According to William Brown, a respected Old Testament theologian, “The power of Psalms lies first and foremost in its evocative use of language.” To put it another way, the truth of the Psalter’s witness lies not just in what the psalms say. The truth of the Psalter is found equally in how the psalms say what they say. And one of the prominent ways that the Psalter communicates is through metaphor, simile, and imagery.

Even a quick tour through the Psalter’s poems will introduce a reader to a Louvre-like collection of imagery and metaphor. God is rock, refuge, redeemer, fortress, dwelling place, king, shepherd, judge, light, shield, cloud-rider, a chosen portion, an inheritance, a song, strength, a keeper (or guard), a helper, and so on. God “shines forth,” “breaks the bow, and shatters the spear,” prepares a table “in the presence of enemies,” covers “you with his pinions,” and so on. The psalmists describe themselves as being like a worm, an owl, a lonely bird, grass that fades, sheep, a rejected stone, a vine, and so on. The psalmists describe their bodies as melting like wax, dry like a potsherd, a taunt, a scorn, shaking bones, and so on. Those who persecute the psalmist are described as raging bulls, dogs, lions, arrows lying in wait, devouring mouths, pregnant with mischief, a deceitful tongue, a snaring fowler, and so on.

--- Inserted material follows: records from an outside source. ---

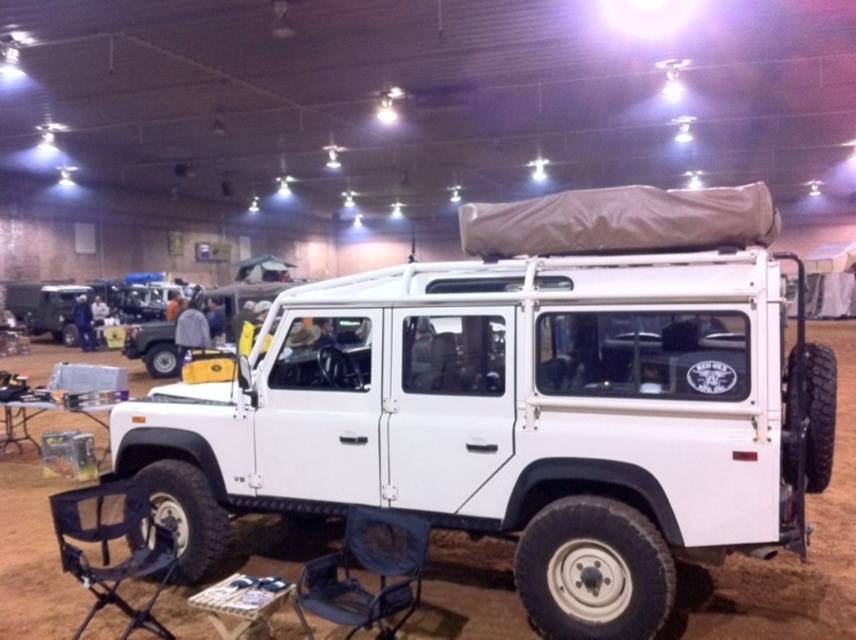 Question: Which object appears farthest from the camera in this image?

Choices:
 (A) white matte suv at center
 (B) gray fabric chair at lower center
 (C) black mesh folding chair at lower left

Answer: (C)

Question: Can you confirm if gray fabric chair at lower center is positioned to the left of black mesh folding chair at lower left?

Choices:
 (A) yes
 (B) no

Answer: (B)

Question: Which of the following is the farthest from the observer?

Choices:
 (A) (406, 616)
 (B) (81, 538)
 (C) (732, 320)

Answer: (B)

Question: Can you confirm if white matte suv at center is thinner than black mesh folding chair at lower left?

Choices:
 (A) yes
 (B) no

Answer: (B)

Question: Can you confirm if white matte suv at center is positioned above black mesh folding chair at lower left?

Choices:
 (A) no
 (B) yes

Answer: (B)

Question: Which object is closer to the camera taking this photo?

Choices:
 (A) black mesh folding chair at lower left
 (B) white matte suv at center
 (C) gray fabric chair at lower center

Answer: (C)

Putting subject, verb, and object together into phrases and sentences, the Psalter overflows with witness: “For his anger is but for a moment; his favor is for a lifetime. Weeping may linger for the night, but joy comes with the morning” (30:5). Or, “For with you is the fountain of life; in your light we see light” (36:9). Or, “How long will you assail a person, will you batter your victim, all of you, as you would a leaning wall, a tottering fence?” (62:3). Or, “teach us to number our days that we may gain a wise heart” (90:12). Or, “taste and see that the Lord is good; happy are those who take refuge in him” (34:8).

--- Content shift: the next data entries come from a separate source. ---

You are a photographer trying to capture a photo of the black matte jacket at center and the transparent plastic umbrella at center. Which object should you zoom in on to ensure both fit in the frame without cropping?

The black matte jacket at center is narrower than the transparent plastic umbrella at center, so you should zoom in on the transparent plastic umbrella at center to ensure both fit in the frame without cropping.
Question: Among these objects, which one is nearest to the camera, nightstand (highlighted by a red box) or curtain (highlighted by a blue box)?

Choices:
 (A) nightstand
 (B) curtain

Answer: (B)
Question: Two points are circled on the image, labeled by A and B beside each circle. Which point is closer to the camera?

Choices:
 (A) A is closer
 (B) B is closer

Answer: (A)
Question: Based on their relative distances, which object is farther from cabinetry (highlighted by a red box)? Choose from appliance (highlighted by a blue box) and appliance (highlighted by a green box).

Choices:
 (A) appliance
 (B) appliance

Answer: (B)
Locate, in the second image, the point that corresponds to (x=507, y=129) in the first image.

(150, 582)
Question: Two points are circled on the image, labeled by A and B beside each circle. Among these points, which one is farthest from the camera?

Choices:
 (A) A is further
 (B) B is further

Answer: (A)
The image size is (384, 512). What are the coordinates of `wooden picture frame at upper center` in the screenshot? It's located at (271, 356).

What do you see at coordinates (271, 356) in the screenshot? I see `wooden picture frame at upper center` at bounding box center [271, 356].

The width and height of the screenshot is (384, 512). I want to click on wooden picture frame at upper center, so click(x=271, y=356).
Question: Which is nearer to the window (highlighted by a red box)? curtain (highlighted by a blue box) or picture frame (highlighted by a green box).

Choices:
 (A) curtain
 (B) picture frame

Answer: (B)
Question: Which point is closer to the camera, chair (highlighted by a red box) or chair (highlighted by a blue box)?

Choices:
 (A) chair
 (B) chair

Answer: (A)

This brief foretaste of the metaphorical and imaginative feast of the Psalter is served up in order to whet preachers’ appetites for rich and evocative language. There is plenty more where that comes from. But the question is, “How does one preach this feast without merely describing it?” Three strategies are suggested here. These three strategies are not mutually exclusive–you do not have to pick one to the exclusion of the others; they can be interrelated.

Strategy 1: The refrain
A first strategy for preaching the imaginative language of the psalms is to create a refrain out of the central metaphor or poetic line of the psalm. In this homiletic approach, a sermon cycles back again and again to a refrain that the preacher repeats, such as, “Weeping may linger for the night, but joy comes with the morning” (30:5b). (Almost any of the above metaphors or examples would work for this strategy.) When such a sermon is well constructed, it builds with each section and with each repetition of the refrain. The refrain becomes like a pressure valve; when it is spoken, building energy is let off.

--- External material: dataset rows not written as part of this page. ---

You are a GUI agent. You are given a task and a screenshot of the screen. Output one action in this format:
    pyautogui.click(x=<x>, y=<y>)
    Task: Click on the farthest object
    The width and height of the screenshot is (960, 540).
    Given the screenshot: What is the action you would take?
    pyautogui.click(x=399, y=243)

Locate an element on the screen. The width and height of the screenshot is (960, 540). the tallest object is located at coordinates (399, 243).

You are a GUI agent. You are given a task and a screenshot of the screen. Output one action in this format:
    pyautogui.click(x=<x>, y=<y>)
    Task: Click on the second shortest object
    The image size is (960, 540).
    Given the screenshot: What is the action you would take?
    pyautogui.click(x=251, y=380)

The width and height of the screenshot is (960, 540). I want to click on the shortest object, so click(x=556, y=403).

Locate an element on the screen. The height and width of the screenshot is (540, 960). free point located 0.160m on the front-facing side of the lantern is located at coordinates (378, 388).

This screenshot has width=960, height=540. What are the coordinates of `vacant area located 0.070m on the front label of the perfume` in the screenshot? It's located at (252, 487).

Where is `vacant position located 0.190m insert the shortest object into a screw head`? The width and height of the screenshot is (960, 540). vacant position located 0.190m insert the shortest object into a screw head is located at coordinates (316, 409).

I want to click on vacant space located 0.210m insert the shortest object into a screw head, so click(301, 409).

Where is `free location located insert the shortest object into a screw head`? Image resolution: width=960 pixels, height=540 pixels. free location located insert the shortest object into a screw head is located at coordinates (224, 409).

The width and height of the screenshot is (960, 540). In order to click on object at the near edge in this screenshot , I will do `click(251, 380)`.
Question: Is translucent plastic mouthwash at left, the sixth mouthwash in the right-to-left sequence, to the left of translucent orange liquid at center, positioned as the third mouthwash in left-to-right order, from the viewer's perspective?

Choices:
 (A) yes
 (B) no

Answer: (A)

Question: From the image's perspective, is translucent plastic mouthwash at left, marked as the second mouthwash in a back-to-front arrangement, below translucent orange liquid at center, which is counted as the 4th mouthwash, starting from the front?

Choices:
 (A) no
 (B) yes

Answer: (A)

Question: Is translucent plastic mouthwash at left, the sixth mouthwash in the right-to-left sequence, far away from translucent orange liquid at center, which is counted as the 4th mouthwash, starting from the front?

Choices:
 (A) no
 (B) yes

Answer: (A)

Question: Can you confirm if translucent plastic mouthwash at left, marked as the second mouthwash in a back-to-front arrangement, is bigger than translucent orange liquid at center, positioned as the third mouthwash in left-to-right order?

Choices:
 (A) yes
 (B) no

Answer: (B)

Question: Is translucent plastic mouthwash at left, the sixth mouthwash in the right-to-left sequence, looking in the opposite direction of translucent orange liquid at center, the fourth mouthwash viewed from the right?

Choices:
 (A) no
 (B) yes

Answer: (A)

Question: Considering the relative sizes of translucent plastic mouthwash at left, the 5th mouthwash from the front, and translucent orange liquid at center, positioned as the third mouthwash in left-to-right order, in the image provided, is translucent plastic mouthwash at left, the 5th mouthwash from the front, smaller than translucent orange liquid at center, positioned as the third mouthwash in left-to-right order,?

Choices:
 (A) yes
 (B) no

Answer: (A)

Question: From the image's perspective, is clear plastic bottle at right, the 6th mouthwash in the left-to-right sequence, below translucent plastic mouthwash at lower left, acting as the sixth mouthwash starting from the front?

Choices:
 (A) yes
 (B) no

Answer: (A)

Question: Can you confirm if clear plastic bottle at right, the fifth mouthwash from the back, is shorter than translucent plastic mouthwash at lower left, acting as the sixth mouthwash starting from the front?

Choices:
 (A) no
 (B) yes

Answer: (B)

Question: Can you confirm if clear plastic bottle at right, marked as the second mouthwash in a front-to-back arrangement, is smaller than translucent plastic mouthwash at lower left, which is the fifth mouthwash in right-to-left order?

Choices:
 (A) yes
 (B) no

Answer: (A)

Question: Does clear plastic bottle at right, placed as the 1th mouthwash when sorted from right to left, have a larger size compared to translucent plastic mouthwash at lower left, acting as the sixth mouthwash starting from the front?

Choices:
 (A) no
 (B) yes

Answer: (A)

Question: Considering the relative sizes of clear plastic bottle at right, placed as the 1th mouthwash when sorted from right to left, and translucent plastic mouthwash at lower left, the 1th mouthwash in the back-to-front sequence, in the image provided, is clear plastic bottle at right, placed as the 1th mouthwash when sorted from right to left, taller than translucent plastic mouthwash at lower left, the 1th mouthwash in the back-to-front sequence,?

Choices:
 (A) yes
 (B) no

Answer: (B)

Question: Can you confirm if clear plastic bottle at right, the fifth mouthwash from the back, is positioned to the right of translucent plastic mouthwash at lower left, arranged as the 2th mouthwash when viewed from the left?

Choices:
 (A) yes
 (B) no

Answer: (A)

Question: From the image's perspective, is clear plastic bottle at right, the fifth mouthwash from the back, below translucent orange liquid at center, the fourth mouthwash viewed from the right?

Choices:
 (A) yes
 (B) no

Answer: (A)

Strategy 2: Exegetical red thread
A second strategy for preaching the imaginative language of the psalms is to pull on the thread of a metaphor or theme of a psalm and trace it through Scripture, and perhaps beyond. In the spirit of letting Scripture interpret Scripture, the metaphor becomes the rhetorical excuse to preach the biblical story. For example, with the phrase, “Weeping may linger for the night, but joy comes with the morning,” one could make either the dialectic between weeping/joy or night/morning the theme, and walk the Bible’s path of tears from Hagar through Esau, from Jacob through Hannah, from David through Peter, and so on. But, of course, the sun also rises on these weeping souls. They cried on their pillows, but the joy of God’s salvation rose for them on the wings of morning.

Strategy 3: Evocative Language
A third strategy to keep in mind when preaching the language of the Psalter is to let the colorful metaphors of the psalms bleed out into the rest of your sermon. The secret to good writing, one wise person used to say, is verbs. In this spirit, my freshman-year composition teacher would only allow us to use the verb “is” twice in an essay. [And please, don’t go back and score this essay according to that standard!] The point that calculating old professor drove home by means of his admittedly wooden standard? Words create, they evoke (they do not merely describe). So make the beautiful and suggestive language of the psalms your own. Do not just preach about them, but preach them so that they rattle around in your paragraphs, so that they echo through your stories.